══ EXERCISE DATA ══

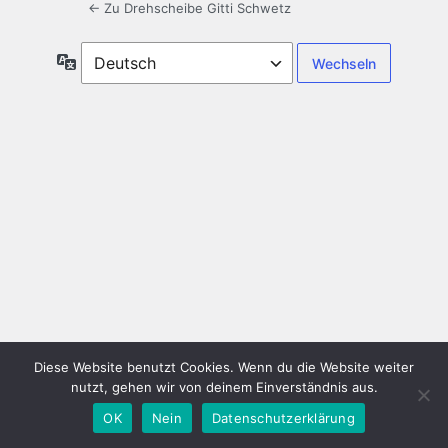
← Zu Drehscheibe Gitti Schwetz
Sprache
Diese Website benutzt Cookies. Wenn du die Website weiter
nutzt, gehen wir von deinem Einverständnis aus.
OK
Nein
Datenschutzerklärung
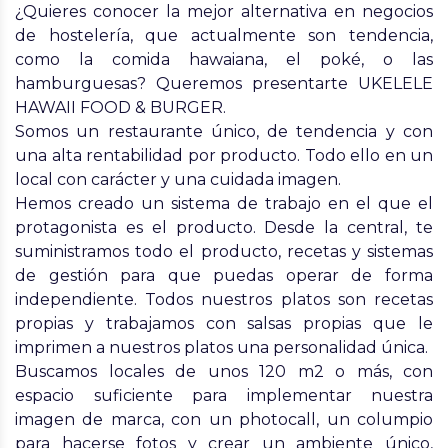
¿Quieres conocer la mejor alternativa en negocios
de hostelería, que actualmente son tendencia,
como la comida hawaiana, el poké, o las
hamburguesas? Queremos presentarte UKELELE
HAWAII FOOD & BURGER.
Somos un restaurante único, de tendencia y con
una alta rentabilidad por producto. Todo ello en un
local con carácter y una cuidada imagen.
Hemos creado un sistema de trabajo en el que el
protagonista es el producto. Desde la central, te
suministramos todo el producto, recetas y sistemas
de gestión para que puedas operar de forma
independiente. Todos nuestros platos son recetas
propias y trabajamos con salsas propias que le
imprimen a nuestros platos una personalidad única.
Buscamos locales de unos 120 m2 o más, con
espacio suficiente para implementar nuestra
imagen de marca, con un photocall, un columpio
para hacerse fotos y crear un ambiente único,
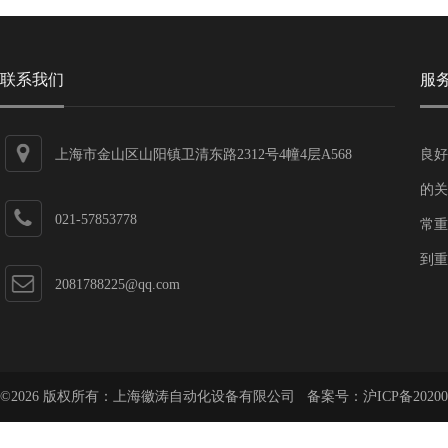
联系我们
服
上海市金山区山阳镇卫清东路2312号4幢4层A568
良好
的关
021-57853778
常重
到重
2081788225@qq.com
©2026 版权所有：上海徽涛自动化设备有限公司 备案号：
沪ICP备20200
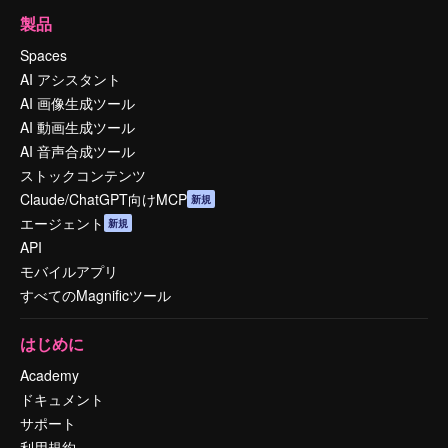
製品
Spaces
AI アシスタント
AI 画像生成ツール
AI 動画生成ツール
AI 音声合成ツール
ストックコンテンツ
Claude/ChatGPT向けMCP
新規
エージェント
新規
API
モバイルアプリ
すべてのMagnificツール
はじめに
Academy
ドキュメント
サポート
利用規約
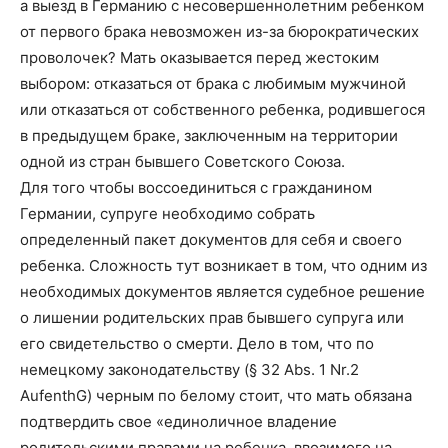
а выезд в Германию с несовершеннолетним ребенком
от первого брака невозможен из-за бюрократических
проволочек? Мать оказывается перед жестоким
выбором: отказаться от брака с любимым мужчиной
или отказаться от собственного ребенка, родившегося
в предыдущем браке, заключенным на территории
одной из стран бывшего Советского Союза.
Для того чтобы воссоединиться с гражданином
Германии, супруге необходимо собрать
определенный пакет документов для себя и своего
ребенка. Сложность тут возникает в том, что одним из
необходимых документов является судебное решение
о лишении родительских прав бывшего супруга или
его свидетельство о смерти. Дело в том, что по
немецкому законодательству (§ 32 Abs. 1 Nr.2
AufenthG) черным по белому стоит, что мать обязана
подтвердить свое «единоличное владение
родительскими правами на ребенка, ввозимого на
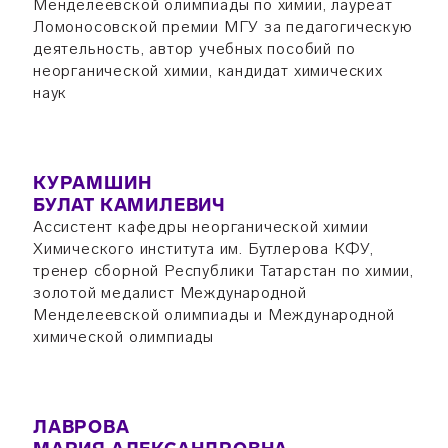
Менделеевской олимпиады по химии, лауреат
Ломоносовской премии МГУ за педагогическую
деятельность, автор учебных пособий по
неорганической химии, кандидат химических
наук
КУРАМШИН
БУЛАТ КАМИЛЕВИЧ
Ассистент кафедры неорганической химии
Химического института им. Бутлерова КФУ,
тренер сборной Республики Татарстан по химии,
золотой медалист Международной
Менделеевской олимпиады и Международной
химической олимпиады
ЛАВРОВА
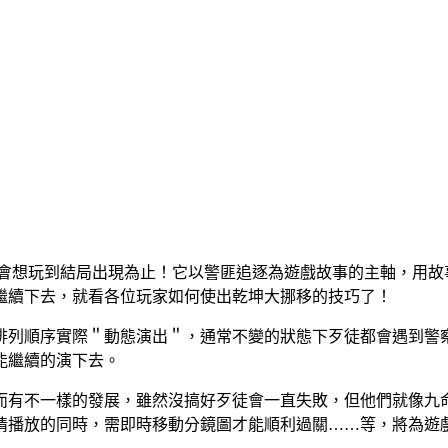
對會想玩到結局出現為止！它以警匪追逐為遊戲故事的主軸，用
繼續下去，就看各位玩家如何使出乾坤大挪移的技巧了！
排列順序實際＂動態演出＂，通常不變的狀態下歹徒都會遇到警
能繼續的演下去。
而有不一樣的發展，雖然沒搞好歹徒會一直失敗，但他們就像九
情播放的同時，需即時移動分鏡圖才能順利過關……等，將為遊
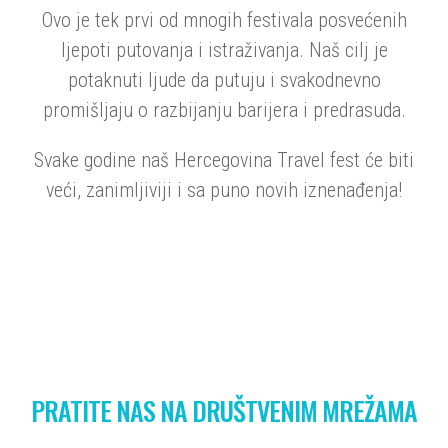
Ovo je tek prvi od mnogih festivala posvećenih
ljepoti putovanja i istraživanja. Naš cilj je
potaknuti ljude da putuju i svakodnevno
promišljaju o razbijanju barijera i predrasuda.
Svake godine naš Hercegovina Travel fest će biti
veći, zanimljiviji i sa puno novih iznenađenja!
PRATITE NAS NA DRUŠTVENIM MREŽAMA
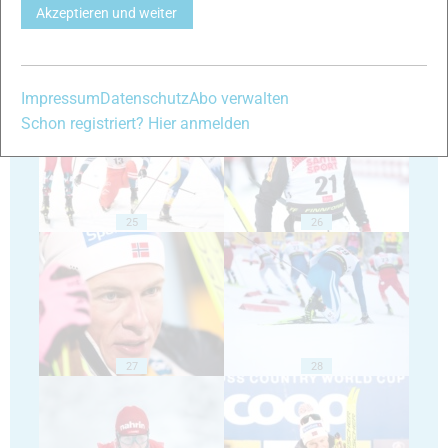
Akzeptieren und weiter
23
24
Impressum
Datenschutz
Abo verwalten
Schon registriert? Hier anmelden
25
26
27
28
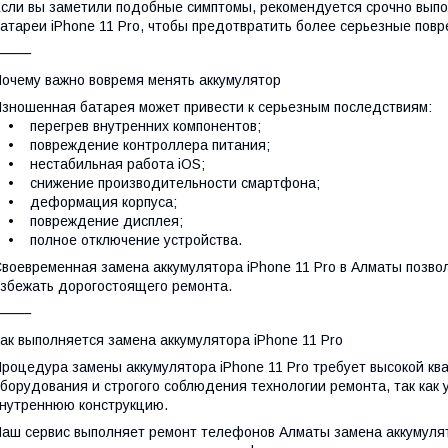
сли вы заметили подобные симптомы, рекомендуется срочно вып
атареи iPhone 11 Pro, чтобы предотвратить более серьезные пов
⸻
очему важно вовремя менять аккумулятор
зношенная батарея может привести к серьезным последствиям:
 перегрев внутренних компонентов;
• повреждение контроллера питания;
• нестабильная работа iOS;
• снижение производительности смартфона;
• деформация корпуса;
• повреждение дисплея;
• полное отключение устройства.
воевременная замена аккумулятора iPhone 11 Pro в Алматы позвол
збежать дорогостоящего ремонта.
⸻
ак выполняется замена аккумулятора iPhone 11 Pro
роцедура замены аккумулятора iPhone 11 Pro требует высокой к
борудования и строгого соблюдения технологии ремонта, так как
нутреннюю конструкцию.
аш сервис выполняет ремонт телефонов Алматы замена аккумулято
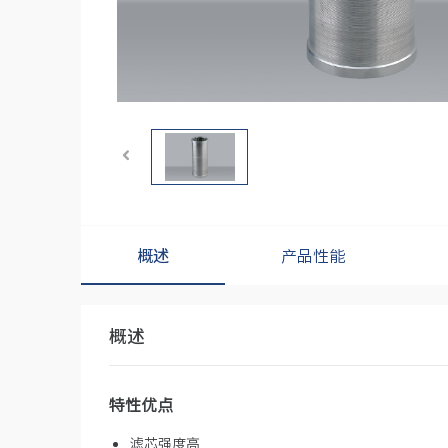
概述
产品性能
概述
特性优点
滤芯强度高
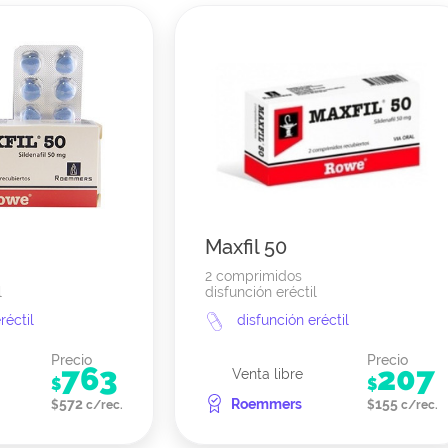
Maxfil 50
2 comprimidos
l
disfunción eréctil
réctil
disfunción eréctil
Precio
Precio
763
207
Venta libre
$
$
572
Roemmers
155
$
c/rec.
$
c/rec.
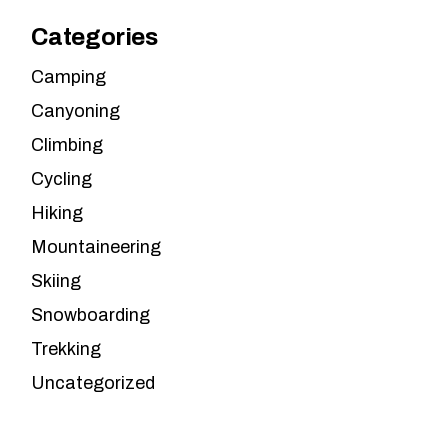
Categories
Camping
Canyoning
Climbing
Cycling
Hiking
Mountaineering
Skiing
Snowboarding
Trekking
Uncategorized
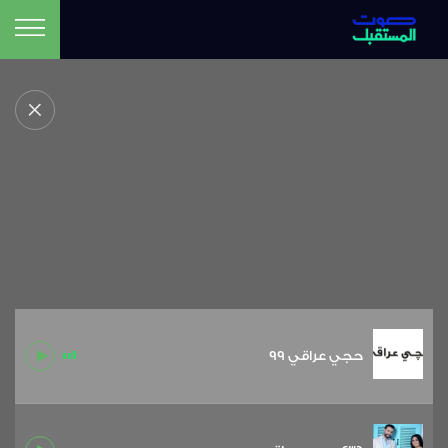
حجي عراقي 99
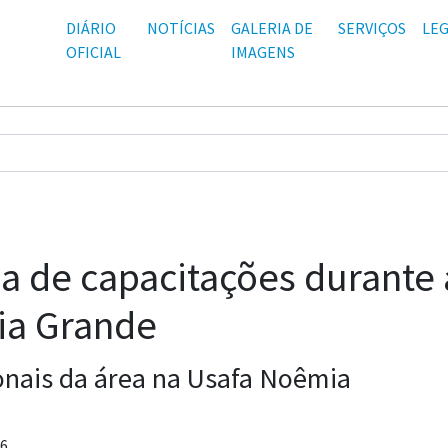
DIÁRIO
NOTÍCIAS
GALERIA DE
SERVIÇOS
LEG
OFICIAL
IMAGENS
a de capacitações durante
ia Grande
onais da área na Usafa Noêmia
26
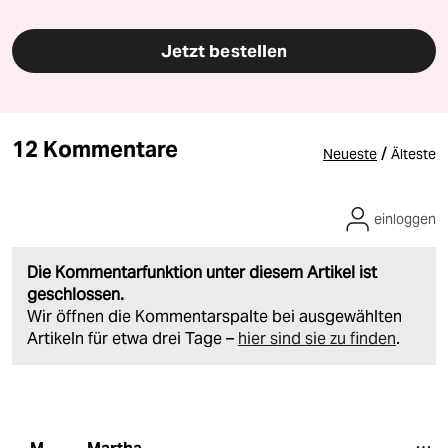
Jetzt bestellen
12 Kommentare
/
Neueste
Älteste
einloggen
Die Kommentarfunktion unter diesem Artikel ist
geschlossen.
Wir öffnen die Kommentarspalte bei ausgewählten
Artikeln für etwa drei Tage –
hier sind sie zu finden
.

═══

#### ABOUT THIS EXERCISE:
Write out every entry again word for word, without any of the pictures.

#### RESULT FOR THIS TASK:
← Zu Drehscheibe Gitti Schwetz
Sprache
Diese Website benutzt Cookies. Wenn du die Website weiter
nutzt, gehen wir von deinem Einverständnis aus.
OK
Nein
Datenschutzerklärung
¿Quieres conocer la mejor alternativa en negocios
de hostelería, que actualmente son tendencia,
como la comida hawaiana, el poké, o las
hamburguesas? Queremos presentarte UKELELE
HAWAII FOOD & BURGER.
Somos un restaurante único, de tendencia y con
una alta rentabilidad por producto. Todo ello en un
local con carácter y una cuidada imagen.
Hemos creado un sistema de trabajo en el que el
protagonista es el producto. Desde la central, te
suministramos todo el producto, recetas y sistemas
de gestión para que puedas operar de forma
independiente. Todos nuestros platos son recetas
propias y trabajamos con salsas propias que le
imprimen a nuestros platos una personalidad única.
Buscamos locales de unos 120 m2 o más, con
espacio suficiente para implementar nuestra
imagen de marca, con un photocall, un columpio
para hacerse fotos y crear un ambiente único,
联系我们
服
上海市金山区山阳镇卫清东路2312号4幢4层A568
良好
的关
021-57853778
常重
到重
2081788225@qq.com
©2026 版权所有：上海徽涛自动化设备有限公司 备案号：
沪ICP备20200
製品
Spaces
AI アシスタント
AI 画像生成ツール
AI 動画生成ツール
AI 音声合成ツール
ストックコンテンツ
Claude/ChatGPT向けMCP
新規
エージェント
新規
API
モバイルアプリ
すべてのMagnificツール
はじめに
Academy
ドキュメント
サポート
利用規約
а выезд в Германию с несовершеннолетним ребенком
от первого брака невозможен из-за бюрократических
проволочек? Мать оказывается перед жестоким
выбором: отказаться от брака с любимым мужчиной
или отказаться от собственного ребенка, родившегося
в предыдущем браке, заключенным на территории
одной из стран бывшего Советского Союза.
Для того чтобы воссоединиться с гражданином
Германии, супруге необходимо собрать
определенный пакет документов для себя и своего
ребенка. Сложность тут возникает в том, что одним из
необходимых документов является судебное решение
о лишении родительских прав бывшего супруга или
его свидетельство о смерти. Дело в том, что по
немецкому законодательству (§ 32 Abs. 1 Nr.2
AufenthG) черным по белому стоит, что мать обязана
подтвердить свое «единоличное владение
родительскими правами на ребенка, ввозимого на
Менделеевской олимпиады по химии, лауреат
Ломоносовской премии МГУ за педагогическую
деятельность, автор учебных пособий по
неорганической химии, кандидат химических
наук
КУРАМШИН
БУЛАТ КАМИЛЕВИЧ
Ассистент кафедры неорганической химии
Химического института им. Бутлерова КФУ,
тренер сборной Республики Татарстан по химии,
золотой медалист Международной
Менделеевской олимпиады и Международной
химической олимпиады
ЛАВРОВА
對會想玩到結局出現為止！它以警匪追逐為遊戲故事的主軸，用
繼續下去，就看各位玩家如何使出乾坤大挪移的技巧了！
排列順序實際＂動態演出＂，通常不變的狀態下歹徒都會遇到警
能繼續的演下去。
而有不一樣的發展，雖然沒搞好歹徒會一直失敗，但他們就像九
情播放的同時，需即時移動分鏡圖才能順利過關……等，將為遊
Ovo je tek prvi od mnogih festivala posvećenih
ljepoti putovanja i istraživanja. Naš cilj je
potaknuti ljude da putuju i svakodnevno
promišljaju o razbijanju barijera i predrasuda.
Svake godine naš Hercegovina Travel fest će biti
veći, zanimljiviji i sa puno novih iznenađenja!
PRATITE NAS NA DRUŠTVENIM MREŽAMA
Akzeptieren und weiter
23
24
Impressum
Datenschutz
Abo verwalten
Schon registriert? Hier anmelden
25
26
27
28
сли вы заметили подобные симптомы, рекомендуется срочно вып
атареи iPhone 11 Pro, чтобы предотвратить более серьезные пов
⸻
очему важно вовремя менять аккумулятор
зношенная батарея может привести к серьезным последствиям:
 перегрев внутренних компонентов;
• повреждение контроллера питания;
• нестабильная работа iOS;
• снижение производительности смартфона;
• деформация корпуса;
• повреждение дисплея;
• полное отключение устройства.
воевременная замена аккумулятора iPhone 11 Pro в Алматы позвол
збежать дорогостоящего ремонта.
⸻
ак выполняется замена аккумулятора iPhone 11 Pro
роцедура замены аккумулятора iPhone 11 Pro требует высокой к
борудования и строгого соблюдения технологии ремонта, так как
нутреннюю конструкцию.
аш сервис выполняет ремонт телефонов Алматы замена аккумулято
概述
产品性能
概述
特性优点
滤芯强度高
Maxfil 50
2 comprimidos
l
disfunción eréctil
réctil
disfunción eréctil
Precio
Precio
763
207
Venta libre
$
$
572
Roemmers
155
$
c/rec.
$
c/rec.
Categories
Camping
Canyoning
Climbing
Cycling
Hiking
Mountaineering
Skiing
Snowboarding
Trekking
Uncategorized
حجي عراقي 99
DIÁRIO
NOTÍCIAS
GALERIA DE
SERVIÇOS
LEG
OFICIAL
IMAGENS
a de capacitações durante
ia Grande
onais da área na Usafa Noêmia
26
Jetzt bestellen
12 Kommentare
/
Neueste
Älteste
einloggen
Die Kommentarfunktion unter diesem Artikel ist
geschlossen.
Wir öffnen die Kommentarspalte bei ausgewählten
Artikeln für etwa drei Tage –
hier sind sie zu finden
.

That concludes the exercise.